13. Find all prime numbers p and positive integers m that are satisfied.

Solution: set by the problem,

Therefore, since P is a prime number, or ... (5 points)

(1) If, let, k is a positive integer, then,

Therefore, therefore.

So the solution is ............ (10)

(2) If, let and k are positive integers.

When, when,

Therefore, therefore, it is still 2.

Because it's strange, so, therefore.

therefore

It is out of the question.

When,,; If,, there is no positive integer solution; When there is no positive integer solution.

To sum up, the prime number p=5 and the positive integer M = 9....................(20 points).

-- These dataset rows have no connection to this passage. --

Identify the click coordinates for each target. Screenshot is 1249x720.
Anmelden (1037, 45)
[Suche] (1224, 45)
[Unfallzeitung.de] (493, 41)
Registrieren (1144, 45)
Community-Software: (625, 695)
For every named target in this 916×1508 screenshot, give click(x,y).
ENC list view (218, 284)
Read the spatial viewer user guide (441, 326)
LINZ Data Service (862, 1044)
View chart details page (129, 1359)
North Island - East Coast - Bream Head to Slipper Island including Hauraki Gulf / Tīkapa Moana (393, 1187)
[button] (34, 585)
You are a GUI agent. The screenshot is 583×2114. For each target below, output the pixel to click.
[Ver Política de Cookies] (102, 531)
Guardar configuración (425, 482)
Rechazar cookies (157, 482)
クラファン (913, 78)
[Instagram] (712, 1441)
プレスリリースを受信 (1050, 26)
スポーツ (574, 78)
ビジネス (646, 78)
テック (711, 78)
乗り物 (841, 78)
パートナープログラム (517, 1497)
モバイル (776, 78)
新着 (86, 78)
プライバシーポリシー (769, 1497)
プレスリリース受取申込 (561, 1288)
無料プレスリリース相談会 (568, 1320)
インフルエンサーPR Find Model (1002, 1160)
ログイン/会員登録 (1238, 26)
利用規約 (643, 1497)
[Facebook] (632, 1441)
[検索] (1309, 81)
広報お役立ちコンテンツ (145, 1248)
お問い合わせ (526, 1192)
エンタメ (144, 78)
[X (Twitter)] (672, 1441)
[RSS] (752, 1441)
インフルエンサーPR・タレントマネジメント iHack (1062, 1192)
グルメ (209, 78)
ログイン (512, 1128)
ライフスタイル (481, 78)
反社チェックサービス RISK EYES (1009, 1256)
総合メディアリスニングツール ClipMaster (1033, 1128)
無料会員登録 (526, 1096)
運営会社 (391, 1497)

What is the maximum number of 20 10 positive integers of 14. 1 2, …, 20 10 that can be taken out, so that the sum of any three numbers can be divisible by 33?

Solution: First of all, the following figures are 61:1,,,,(i.e. 199 1) ......................... (5 points).

On the other hand, suppose it is a number that satisfies the conditions listed in 1, 2, …, 20 10. For any four of these n numbers, because

, ,

So ...

So the difference between any two numbers is a multiple of 33 (10 point).

Let, i= 1, 2, 3, …, n.

By, by,

Therefore, it is ≥11............ (15 points).

≤ ,

So ≤60. Therefore, n≤6 1.

To sum up, the maximum value of n is 61....................... (20 points).